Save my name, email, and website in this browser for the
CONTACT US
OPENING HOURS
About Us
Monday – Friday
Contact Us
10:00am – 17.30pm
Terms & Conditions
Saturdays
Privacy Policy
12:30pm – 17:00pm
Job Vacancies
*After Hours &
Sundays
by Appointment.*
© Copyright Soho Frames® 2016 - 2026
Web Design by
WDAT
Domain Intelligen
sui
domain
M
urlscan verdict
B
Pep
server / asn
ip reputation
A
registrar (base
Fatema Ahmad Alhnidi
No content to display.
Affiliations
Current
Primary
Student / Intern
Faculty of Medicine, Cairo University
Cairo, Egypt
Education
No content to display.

....

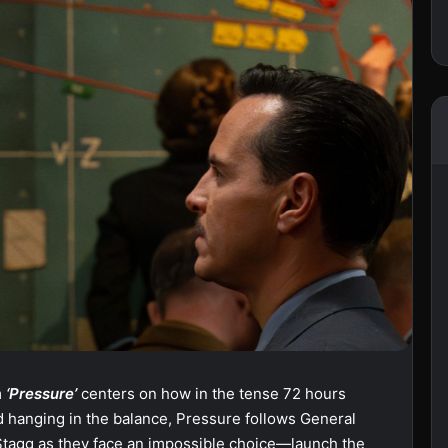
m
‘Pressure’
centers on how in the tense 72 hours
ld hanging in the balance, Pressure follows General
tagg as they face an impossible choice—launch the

....

-- WORK TO COMPLETE --
Using the records above, set down exactly the lines from the one with "OPENING HOURS" through the one with "Student / Intern", inclusive, and nothing more.

-- SOLUTION --
OPENING HOURS
About Us
Monday – Friday
Contact Us
10:00am – 17.30pm
Terms & Conditions
Saturdays
Privacy Policy
12:30pm – 17:00pm
Job Vacancies
*After Hours &
Sundays
by Appointment.*
© Copyright Soho Frames® 2016 - 2026
Web Design by
WDAT
Domain Intelligen
sui
domain
M
urlscan verdict
B
Pep
server / asn
ip reputation
A
registrar (base
Fatema Ahmad Alhnidi
No content to display.
Affiliations
Current
Primary
Student / Intern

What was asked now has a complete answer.